El Gobierno ha concedido la Medalla de Oro al Mérito en el Trabajo a Rocío Jurado. La vicepresidenta María Teresa Fernández de la Vega ha dicho que con esta medalla «va el cariño del Gobierno, que es sin duda el de la inmensa mayoría de los españoles».
No sé qué tipo de información posee la amiga más marchosa de Zaplana (espero que no toquen a rebelión mis ocasionales y bienaventuradas lectoras; no hay machismo en esta reseña, sino una mínima dosis de mala leche), ni sé en qué se basa Maritere para repartir las medallas, el oro y el valor al mérito ajeno. Bueno, la verdad es que lo sé y me jode un rato.
En mi familia, como en tantas otras, el cáncer ha causado estragos, pero ninguna señá vicepresidenta, ni ningún ministro ha tenido a bien reconocer el trasiego laboral de las afectadas, que lo mismo esquilaban ovejas que arreglaban unas chaquetas para sacar adelante a la prole, sin que recibieran jamás ni cuantiosos beneficios ni discos de platino. Ni siquiera sabían dónde caía Houston en el mapa. Del diagnóstico al fin hubo para ellas pocos escalones, descendidos con dolor e impotencia, pero con la dignidad de la resignación más humana.

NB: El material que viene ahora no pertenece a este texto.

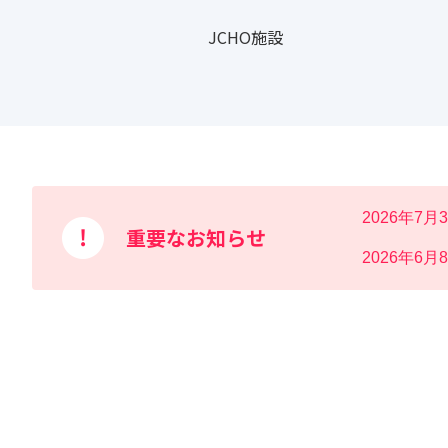
JCHO施設
2026年7月
重要なお知らせ
2026年6月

La vida se rompió para Amalia e Isabel con crudeza, y un sabor amargo a injusticia. Isabelita no pudo criar a sus hijos. A ellos les robaron una madre.
No pongo en duda el mérito de nadie, se dedique a lo que se dedique, lo que pongo en tela de juicio es que unos políticos ventajistas y demagogos jueguen a premiar a las personas según sus absurdos e irritantes criterios. Por mí, podían metérselos por donde yo les dijera.